La presidente von der Leyen presenta il progetto per il prossimo bilancio settennale dell’Unione, il processo di approvazione durerà due anni
Quello di oggi sarà un giorno importante per l’Europa. Ursula von der Leyen svelerà il suo progetto per il prossimo bilancio settennale dell’Ue presentando i numeri del nuovo Quadro finanziario pluriennale (Qfp) che fissa risorse e strumenti per le singole politiche e le modalità di finanziamento. Sarà l’occasione per riaprire il dibattito sul rapporto sulla competitività dell’Unione redatto da Mario Draghi, ex capo della Bce ed ex presidente del consiglio italiano: presentato con grandi rulli di tamburi, è rimasto chiuso nel cassetto.
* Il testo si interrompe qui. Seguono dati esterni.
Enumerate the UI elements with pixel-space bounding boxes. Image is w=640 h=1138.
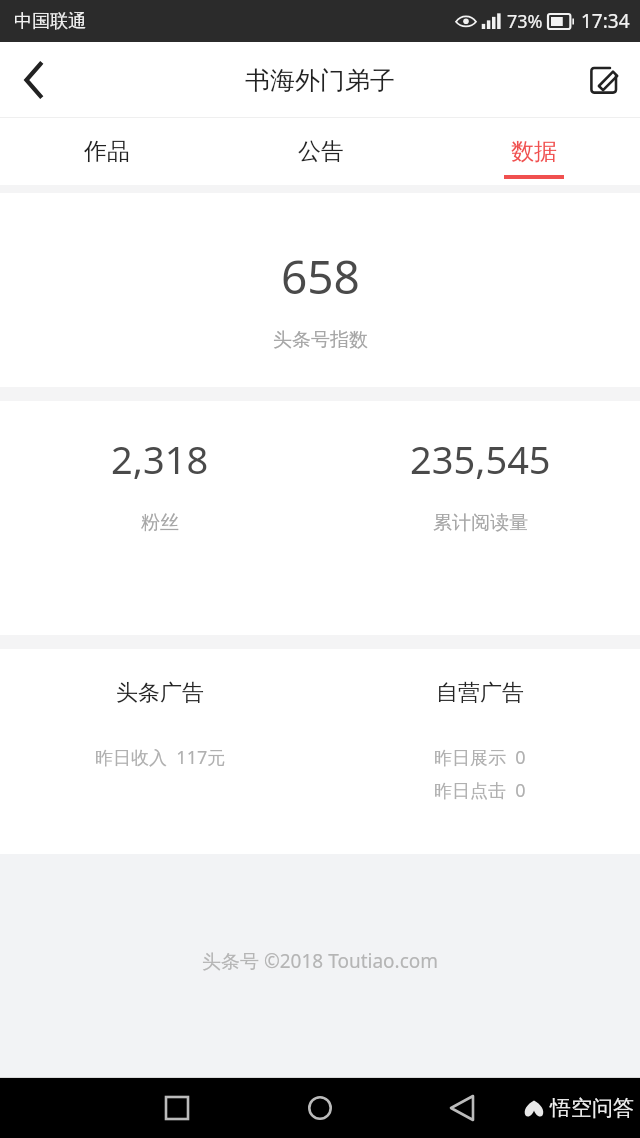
button[interactable]: Back (6, 52, 62, 108)
staticText: 数据 (511, 137, 557, 166)
button[interactable]: Home (291, 1079, 349, 1137)
staticText: 头条广告 (116, 679, 204, 707)
staticText: 头条号指数 (273, 328, 368, 352)
staticText: 昨日点击 0 (434, 778, 526, 803)
button[interactable]: 数据 (427, 118, 640, 185)
staticText: 累计阅读量 (433, 511, 528, 535)
staticText: 73% (507, 9, 543, 34)
button[interactable]: Back (433, 1079, 491, 1137)
staticText: 书海外门弟子 (245, 65, 395, 96)
button[interactable]: 头条广告 (0, 649, 320, 854)
staticText: 658 (281, 245, 360, 308)
staticText: 中国联通 (14, 10, 86, 33)
staticText: 昨日收入 117元 (95, 745, 226, 770)
staticText: 公告 (298, 137, 344, 166)
button[interactable]: 235,545 (320, 401, 640, 635)
button[interactable]: 2,318 (0, 401, 320, 635)
staticText: 昨日展示 0 (434, 745, 526, 770)
button[interactable]: Edit (576, 52, 632, 108)
staticText: 头条号 ©2018 Toutiao.com (202, 948, 439, 974)
button[interactable]: 作品 (0, 118, 214, 185)
staticText: 粉丝 (141, 511, 179, 535)
staticText: 235,545 (410, 433, 551, 485)
staticText: 2,318 (111, 433, 209, 485)
button[interactable]: 公告 (214, 118, 427, 185)
staticText: 自营广告 (436, 679, 524, 707)
button[interactable]: 自营广告 (320, 649, 640, 854)
staticText: 悟空问答 (550, 1095, 634, 1121)
staticText: 作品 (84, 137, 130, 166)
button[interactable]: Recent apps (148, 1079, 206, 1137)
staticText: 17:34 (581, 8, 630, 34)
Ancora una volta c’è il rischio che l’Europa produca grandi idee cui non segue poi la messa a terra. Come ha detto proprio Draghi, «siamo arrivati al punto in cui, senza agire, saremo costretti a compromettere il nostro benessere, il nostro ambiente o la nostra libertà». Infatti, la posta in gioco è ancora più alta rispetto a un anno fa. Alla guerra con la Russia di Vladimir Putin, all’intensificarsi della concorrenza cinese, al cambiamento climatico, alle migrazioni internazionali e all’ascesa dell’estrema destra euroscettica si sono aggiunti la guerra commerciale con gli Usa di Donald Trump e l’estensione del conflitto in Medio Oriente.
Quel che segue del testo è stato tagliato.